Salvinis are vicious, even more so when breeding.

180g can open up a lot of different stocking opportunities but since you keep on wanting pairs it limits what you're able to do. You'd be able to fit more of what you want if you avoided the pairs.


----------



## jamesman_1994 (Jun 23, 2009)

yeah but i really want the JD's, so what else could i put in with the JD pair??


----------



## jamesman_1994 (Jun 23, 2009)

also how big do blue acaras get?? i wouldn't mind just 4 fish in the tank as long as they are of reasonable size


----------



## jamesman_1994 (Jun 23, 2009)

but if i were to only keep one of the JD's in there it would b the male because he has better colour, and he is my fave. but i would really like a pair. so it all depends on the size of the fish depending how many i will get, if the 4 fish fill it visually if u know what i mean i will b happy. 
what about this stocking list
1 salvini (what ever sex)
pair of acara
a pair of JD's

would that work because i at the moment i think those would be my fae fish at my LFS (not a huge options on CA cichlids)


----------



## oldcatfish (May 27, 2009)

See my response to the other post. Drop the Salvini from your proposal, and it's possible.


----------



## jamesman_1994 (Jun 23, 2009)

kk thanks.


----------



## akraziatic (May 28, 2009)

hey bud. just come across your post when searching green terrors. I just wanna say bad luck man coz I picked up a 6x2x2 with stand and a heap of other stuff in melbs for $300.... Got it off ebay. If you havn't got one yet have a look its worth it. there are heaps of bargains. just got to be able to pick em up. I was lucky coz my dad drove me down (live in wagga wagga). well anyways good luck mate.


----------



## jamesman_1994 (Jun 23, 2009)

i will try that
finding good tanks in oz is really hard. i will have a look. the one i am looking at comes with a cabnet and hood as well. but i will also need to by the substrait, filter all that stuff, so i am guessing it is going to cost me over $1000 so i am brety bumed. i am def going to look on ebay


----------



## akraziatic (May 28, 2009)

Yeah you'll find filters will be the most expensive. I found all the 2nd hand filters that came with my tanks (*** bought 2 6fters on ebay) often are unreliable, I picked up a 2nd hand sump on ebay for $30 which came with an eheim pump which is in good order which was a bargain, although did have to drive 400km to pick it up but my dad has been really supportive and we've made weekend trips to get things. A form of cheap substrate is pool filter sand or even have a look at bunnings im sure you could find some cheap gravel there. I'm going to build my canopy for mine (or dad coz he's pretty handy) so I'm saving money there. Try not to get bummed about it bud I'm only 19 and doing uni so my funds are pretty tight so I've tried to make savings where ever I can. You can pretty much make savings on everything BUT the fish, there is no point buying bad quality fish. If you want any advice mate just pm me and I will try and help you out. Good Luck.


----------



## jamesman_1994 (Jun 23, 2009)

ty dude i am only 15 and mum and dad won't drive me to ballarat for that


----------



## jamesman_1994 (Jun 23, 2009)

haha i live in mornighton


----------



## Toby_H (Apr 15, 2005)

When considering if two species of fish look alike... consider body shape far more than coloring... and then you will realize that Salvinis & Dempseys look very similar...

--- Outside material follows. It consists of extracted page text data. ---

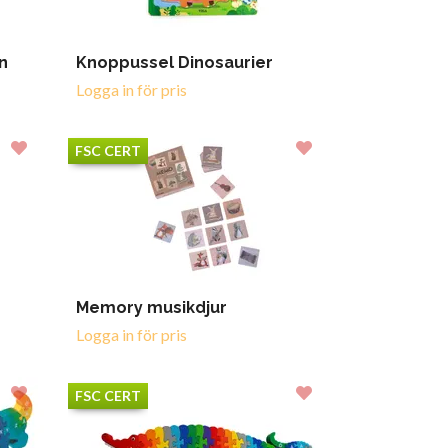
n
Knoppussel Dinosaurier
Logga in för pris
FSC CERT
Memory musikdjur
Logga in för pris
FSC CERT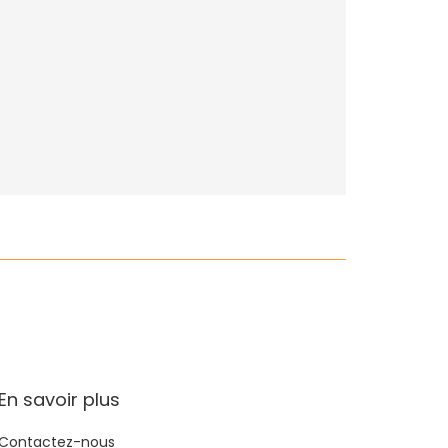
En savoir plus
Contactez-nous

Something like a Seerum or an Oscar looks very different...

Since the Salvinis and Dempseys will be in the same league regarding aggression, they will likely battle for the prime territory.

Although the Acaras have a farily similar body shape to the Dempseys, they will be a division behind them on aggression adn will surrender the lead role to the Dempseys and learn to avoid them as much as possible...

Smaller Cichlids like Convicts, Firemouthes or W African Jewels look different enough and will have a natural subdominat position to the Dmepseys and will work on avoiding the aggression of the Dempseys well enough...

You can fit a lot of fish into a 180 gal, if you stock it right... Or you could cram a few of your favorites in there and watch them all battle... You've gotten a lot of good advice thus far... I hope things work out for you...


----------



## jamesman_1994 (Jun 23, 2009)

ty i might go with the JD's and FM's that would be cool.


----------